• _Information provided_
▼

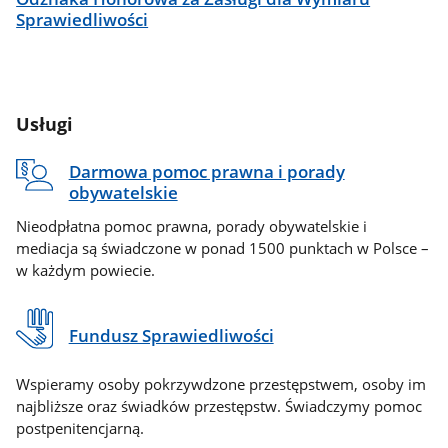
Sprawiedliwości
Usługi
Darmowa pomoc prawna i porady
obywatelskie
Nieodpłatna pomoc prawna, porady obywatelskie i
mediacja są świadczone w ponad 1500 punktach w Polsce –
w każdym powiecie.
Fundusz Sprawiedliwości
Wspieramy osoby pokrzywdzone przestępstwem, osoby im
najbliższe oraz świadków przestępstw. Świadczymy pomoc
postpenitencjarną.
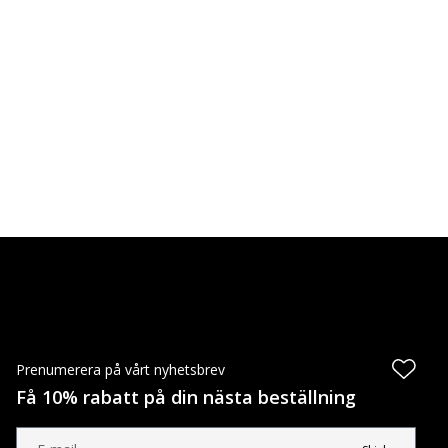
Prenumerera på vårt nyhetsbrev
Få 10% rabatt på din nästa beställning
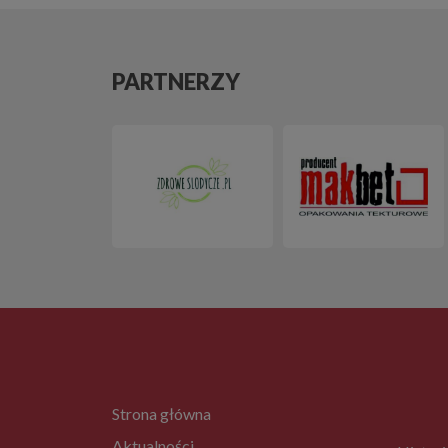
PARTNERZY
Strona główna
Aktualności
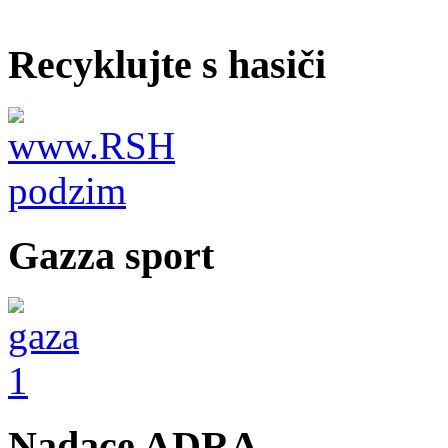
Recyklujte s hasiči
Gazza sport
Nadace ADRA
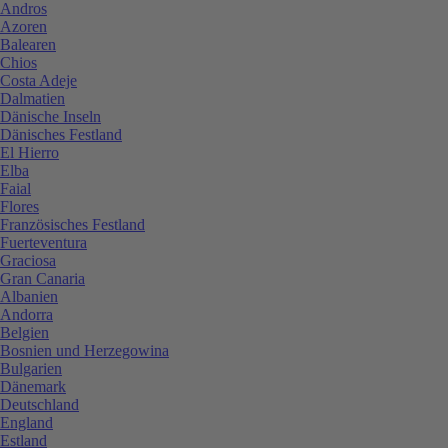
Andros
Azoren
Balearen
Chios
Costa Adeje
Dalmatien
Dänische Inseln
Dänisches Festland
El Hierro
Elba
Faial
Flores
Französisches Festland
Fuerteventura
Graciosa
Gran Canaria
Albanien
Andorra
Belgien
Bosnien und Herzegowina
Bulgarien
Dänemark
Deutschland
England
Estland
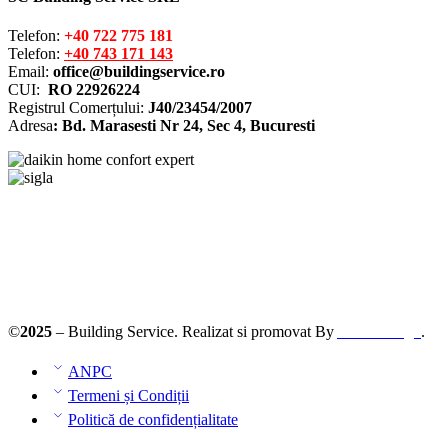
Telefon:
+40 722 775 181
Telefon:
+40 743 171 143
Email:
office@buildingservice.ro
CUI:
RO 22926224
Registrul
Comerțului
:
J40/23454/2007
Adresa
: Bd. Marasesti Nr 24, Sec 4, Bucuresti
Solutionarea online a litigiilor
ANPC – SAL
©
2025
– Building Service. Realizat si promovat By
AllmaDesign
.
ANPC
Termeni și Condiții
Politică de confidențialitate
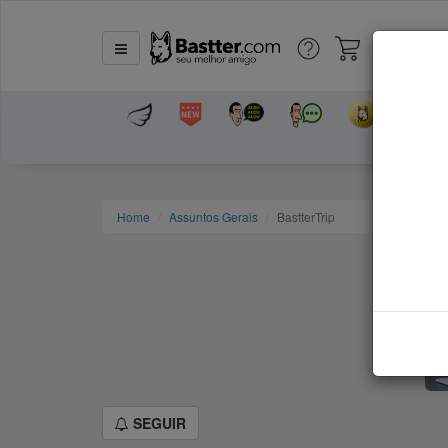
Home
Assuntos Gerais
BastterTrip
SEGUIR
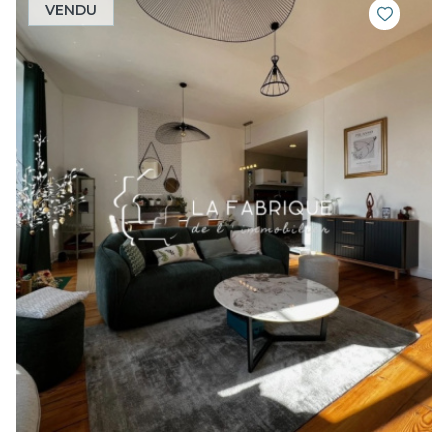
VENDU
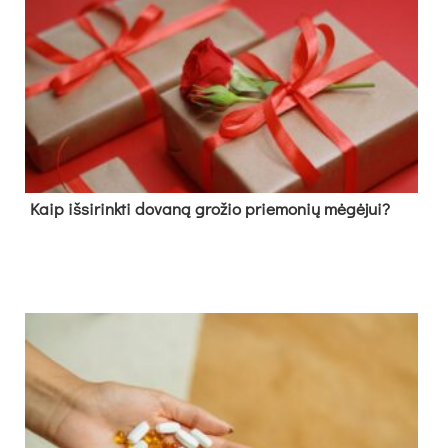
Kaip išsirinkti dovaną grožio priemonių mėgėjui?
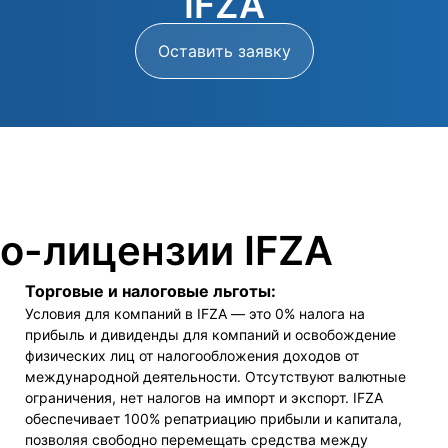
IFZA
Оставить заявку
о-лицензии IFZA
Торговые и налоговые льготы:
Условия для компаний в IFZA — это 0% налога на
прибыль и дивиденды для компаний и освобождение
физических лиц от налогообложения доходов от
международной деятельности. Отсутствуют валютные
ограничения, нет налогов на импорт и экспорт. IFZA
обеспечивает 100% репатриацию прибыли и капитала,
позволяя свободно перемещать средства между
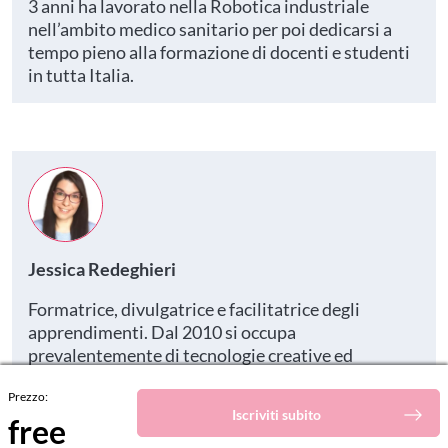
3 anni ha lavorato nella Robotica industriale
nell’ambito medico sanitario per poi dedicarsi a
tempo pieno alla formazione di docenti e studenti
in tutta Italia.
Jessica Redeghieri
Formatrice, divulgatrice e facilitatrice degli
apprendimenti. Dal 2010 si occupa
prevalentemente di tecnologie creative ed
educativo-didattiche e del loro inserimento
Prezzo:
all'interno dei processi di insegnamento-
Iscriviti subito
free
apprendimento. Il suo canale Youtube ha oltre
56.000 iscritti.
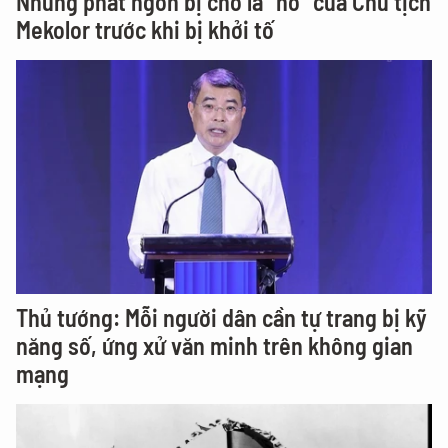
Những phát ngôn bị cho là "nổ" của Chủ tịch
Mekolor trước khi bị khởi tố
Thủ tướng: Mỗi người dân cần tự trang bị kỹ
năng số, ứng xử văn minh trên không gian
mạng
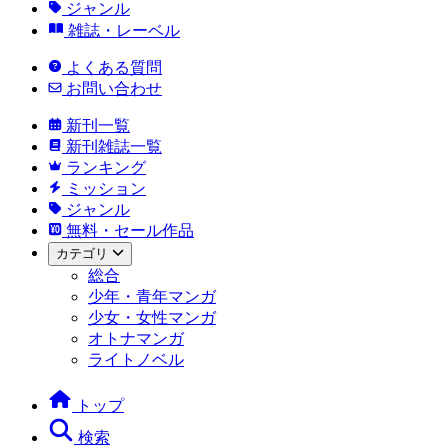
ジャンル
雑誌・レーベル
よくある質問
お問い合わせ
新刊一覧
新刊雑誌一覧
ランキング
ミッション
ジャンル
無料・セール作品
カテゴリ
総合
少年・青年マンガ
少女・女性マンガ
オトナマンガ
ライトノベル
トップ
検索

▲

Where in the records does the string "Festland" appear? Copy every line that has it.

Dänisches Festland
Französisches Festland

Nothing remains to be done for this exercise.